Task objective :: Nothing may be dropped or altered: reproduce all the data.

Segment Open

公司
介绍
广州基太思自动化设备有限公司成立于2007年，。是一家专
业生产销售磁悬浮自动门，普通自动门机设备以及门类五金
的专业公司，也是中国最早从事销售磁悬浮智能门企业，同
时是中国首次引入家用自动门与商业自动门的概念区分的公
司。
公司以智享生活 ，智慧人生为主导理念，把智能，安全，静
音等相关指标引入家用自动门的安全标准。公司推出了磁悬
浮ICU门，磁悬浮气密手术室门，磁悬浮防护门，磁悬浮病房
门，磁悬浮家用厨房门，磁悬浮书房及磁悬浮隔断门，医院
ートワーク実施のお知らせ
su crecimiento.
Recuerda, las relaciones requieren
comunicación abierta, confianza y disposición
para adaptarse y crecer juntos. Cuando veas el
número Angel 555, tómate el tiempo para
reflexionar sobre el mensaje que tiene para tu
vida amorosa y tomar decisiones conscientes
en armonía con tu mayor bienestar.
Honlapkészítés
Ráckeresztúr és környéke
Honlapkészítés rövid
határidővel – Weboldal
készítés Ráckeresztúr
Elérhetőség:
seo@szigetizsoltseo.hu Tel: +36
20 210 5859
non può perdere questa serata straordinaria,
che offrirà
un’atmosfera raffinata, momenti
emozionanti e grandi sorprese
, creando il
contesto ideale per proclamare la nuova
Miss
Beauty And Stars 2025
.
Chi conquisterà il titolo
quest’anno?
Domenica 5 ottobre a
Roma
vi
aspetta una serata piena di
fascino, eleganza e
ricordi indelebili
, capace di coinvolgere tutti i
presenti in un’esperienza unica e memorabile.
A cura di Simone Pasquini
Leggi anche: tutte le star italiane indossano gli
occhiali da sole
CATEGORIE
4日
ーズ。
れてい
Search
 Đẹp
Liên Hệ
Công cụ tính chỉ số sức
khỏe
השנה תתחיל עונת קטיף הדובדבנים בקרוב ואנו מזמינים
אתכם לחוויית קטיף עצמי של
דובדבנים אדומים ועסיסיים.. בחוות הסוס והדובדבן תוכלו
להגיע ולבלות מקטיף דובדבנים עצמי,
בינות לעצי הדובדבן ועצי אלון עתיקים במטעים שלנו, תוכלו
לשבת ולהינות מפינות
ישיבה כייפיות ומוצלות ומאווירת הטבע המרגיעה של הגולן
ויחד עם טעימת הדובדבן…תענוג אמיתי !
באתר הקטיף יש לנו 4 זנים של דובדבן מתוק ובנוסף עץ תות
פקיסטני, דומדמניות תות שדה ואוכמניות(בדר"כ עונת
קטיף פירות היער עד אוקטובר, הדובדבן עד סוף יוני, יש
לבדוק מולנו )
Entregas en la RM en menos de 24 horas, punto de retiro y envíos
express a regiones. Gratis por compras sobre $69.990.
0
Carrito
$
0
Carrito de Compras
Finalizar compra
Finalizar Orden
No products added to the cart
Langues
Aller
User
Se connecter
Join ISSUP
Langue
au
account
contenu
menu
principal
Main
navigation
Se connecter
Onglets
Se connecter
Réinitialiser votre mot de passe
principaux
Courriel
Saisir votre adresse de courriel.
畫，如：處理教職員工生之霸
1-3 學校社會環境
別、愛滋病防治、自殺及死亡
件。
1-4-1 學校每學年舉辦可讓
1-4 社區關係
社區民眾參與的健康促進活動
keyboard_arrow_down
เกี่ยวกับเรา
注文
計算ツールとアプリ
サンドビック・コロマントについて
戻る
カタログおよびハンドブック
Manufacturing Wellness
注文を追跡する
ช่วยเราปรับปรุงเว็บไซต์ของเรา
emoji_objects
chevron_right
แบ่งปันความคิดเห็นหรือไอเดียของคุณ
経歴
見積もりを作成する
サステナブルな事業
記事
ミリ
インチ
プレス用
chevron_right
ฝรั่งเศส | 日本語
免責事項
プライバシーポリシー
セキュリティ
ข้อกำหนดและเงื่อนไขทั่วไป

Segment Closed

Response area ::
公司
介绍
广州基太思自动化设备有限公司成立于2007年，。是一家专
业生产销售磁悬浮自动门，普通自动门机设备以及门类五金
的专业公司，也是中国最早从事销售磁悬浮智能门企业，同
时是中国首次引入家用自动门与商业自动门的概念区分的公
司。
公司以智享生活 ，智慧人生为主导理念，把智能，安全，静
音等相关指标引入家用自动门的安全标准。公司推出了磁悬
浮ICU门，磁悬浮气密手术室门，磁悬浮防护门，磁悬浮病房
门，磁悬浮家用厨房门，磁悬浮书房及磁悬浮隔断门，医院
ートワーク実施のお知らせ
su crecimiento.
Recuerda, las relaciones requieren
comunicación abierta, confianza y disposición
para adaptarse y crecer juntos. Cuando veas el
número Angel 555, tómate el tiempo para
reflexionar sobre el mensaje que tiene para tu
vida amorosa y tomar decisiones conscientes
en armonía con tu mayor bienestar.
Honlapkészítés
Ráckeresztúr és környéke
Honlapkészítés rövid
határidővel – Weboldal
készítés Ráckeresztúr
Elérhetőség:
seo@szigetizsoltseo.hu Tel: +36
20 210 5859
non può perdere questa serata straordinaria,
che offrirà
un’atmosfera raffinata, momenti
emozionanti e grandi sorprese
, creando il
contesto ideale per proclamare la nuova
Miss
Beauty And Stars 2025
.
Chi conquisterà il titolo
quest’anno?
Domenica 5 ottobre a
Roma
vi
aspetta una serata piena di
fascino, eleganza e
ricordi indelebili
, capace di coinvolgere tutti i
presenti in un’esperienza unica e memorabile.
A cura di Simone Pasquini
Leggi anche: tutte le star italiane indossano gli
occhiali da sole
CATEGORIE
4日
ーズ。
れてい
Search
 Đẹp
Liên Hệ
Công cụ tính chỉ số sức
khỏe
השנה תתחיל עונת קטיף הדובדבנים בקרוב ואנו מזמינים
אתכם לחוויית קטיף עצמי של
דובדבנים אדומים ועסיסיים.. בחוות הסוס והדובדבן תוכלו
להגיע ולבלות מקטיף דובדבנים עצמי,
בינות לעצי הדובדבן ועצי אלון עתיקים במטעים שלנו, תוכלו
לשבת ולהינות מפינות
ישיבה כייפיות ומוצלות ומאווירת הטבע המרגיעה של הגולן
ויחד עם טעימת הדובדבן…תענוג אמיתי !
באתר הקטיף יש לנו 4 זנים של דובדבן מתוק ובנוסף עץ תות
פקיסטני, דומדמניות תות שדה ואוכמניות(בדר"כ עונת
קטיף פירות היער עד אוקטובר, הדובדבן עד סוף יוני, יש
לבדוק מולנו )
Entregas en la RM en menos de 24 horas, punto de retiro y envíos
express a regiones. Gratis por compras sobre $69.990.
0
Carrito
$
0
Carrito de Compras
Finalizar compra
Finalizar Orden
No products added to the cart
Langues
Aller
User
Se connecter
Join ISSUP
Langue
au
account
contenu
menu
principal
Main
navigation
Se connecter
Onglets
Se connecter
Réinitialiser votre mot de passe
principaux
Courriel
Saisir votre adresse de courriel.
畫，如：處理教職員工生之霸
1-3 學校社會環境
別、愛滋病防治、自殺及死亡
件。
1-4-1 學校每學年舉辦可讓
1-4 社區關係
社區民眾參與的健康促進活動
keyboard_arrow_down
เกี่ยวกับเรา
注文
計算ツールとアプリ
サンドビック・コロマントについて
戻る
カタログおよびハンドブック
Manufacturing Wellness
注文を追跡する
ช่วยเราปรับปรุงเว็บไซต์ของเรา
emoji_objects
chevron_right
แบ่งปันความคิดเห็นหรือไอเดียของคุณ
経歴
見積もりを作成する
サステナブルな事業
記事
ミリ
インチ
プレス用
chevron_right
ฝรั่งเศส | 日本語
免責事項
プライバシーポリシー
セキュリティ
ข้อกำหนดและเงื่อนไขทั่วไป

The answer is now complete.